In the meantime, Managing Committee member of the SAJ, Joseph Lowe, noted that the theme for Maritime Awareness Week: ‘Jamaica’s Maritime Industry: responding to environmental challenges’, “underscores the direction in which our local industry must proceed for sustainable growth and development, but it also vindicates the initiative of the SAJ in commissioning the first feasibility for the development of a ship-generated waste treatment facility for Kingston Harbour.”
He credited the SAJ for leading other initiatives, which he said, were aimed “at sensitizing our people on how the sea serves mankind and why we must protect its fragile eco-system.”
He informed that in 1994, the SAJ mounted a campaign to assist in the restoration of Kingston Harbour and established an environmental committee to recommend solutions.

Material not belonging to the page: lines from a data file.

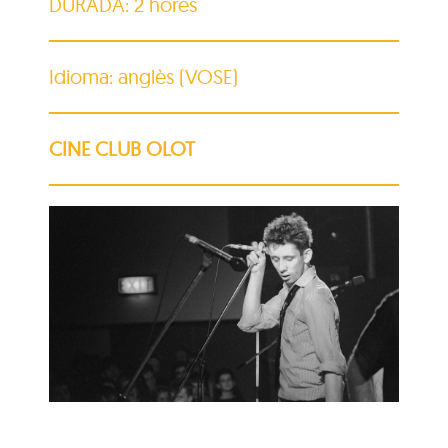
DURADA: 2 hores
Idioma: anglès (VOSE)
CINE CLUB OLOT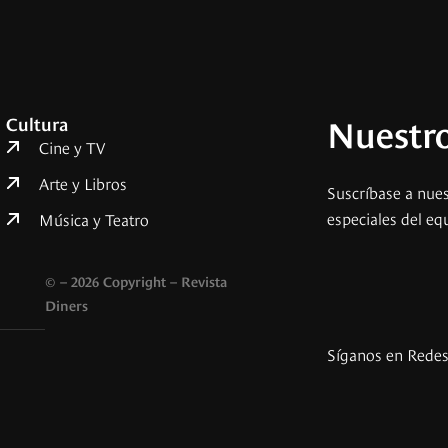
Nuestro
Cultura
Cine y TV
Arte y Libros
Suscríbase a nues
especiales del eq
Música y Teatro
© – 2026 Copyright – Revista
Diners
Síganos en Rede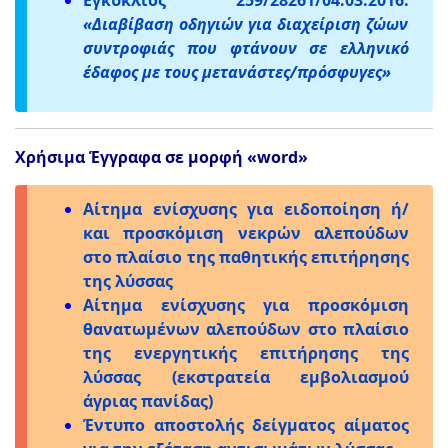
Εγκύκλιος 259/28261/04.03.2016:
«Διαβίβαση οδηγιών για διαχείριση ζώων
συντροφιάς που φτάνουν σε ελληνικό
έδαφος με τους μετανάστες/πρόσφυγες»
Χρήσιμα Έγγραφα σε μορφή «word»
Αίτημα ενίσχυσης για ειδοποίηση ή/
και προσκόμιση νεκρών αλεπούδων
στο πλαίσιο της παθητικής επιτήρησης
της λύσσας
Αίτημα ενίσχυσης για προσκόμιση
θανατωμένων αλεπούδων στο πλαίσιο
της ενεργητικής επιτήρησης της
λύσσας (εκστρατεία εμβολιασμού
άγριας πανίδας)
Έντυπο αποστολής δείγματος αίματος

Later, a publication was proposed as another way to spread the message to stop activities that are polluting the marine environment.
“The Association had come to the position that although the shipping industry was only a small part of the problem, we could, with positive action, be a major part of the solution. It is out of the recommendations of the SAJ environmental committee, that the publication ‘Save our Seas’ was published by the SAJ,” Mr. Lowe said.
He noted that as the Association recognizes the need to protect the environment, even as the maritime industry undergoes modernization, and is proud of the fact that Jamaica is a signatory to the International Convention on the Prevention of Pollution from Ships (MARPOL 76/78).
He added that the SAJ, which lobbies on behalf of stakeholders in the maritime industry, will continue working with its maritime partners “so that Jamaicans will come to enjoy the benefits of a healthy marine environment”.
Maritime Awareness Week was developed around World Maritime Day, which is an annual observance of the International Maritime Organisation (IMO). The IMO, of which Jamaica is a member, sets the general theme of World Maritime Day and member states may modify it to suit their local situation.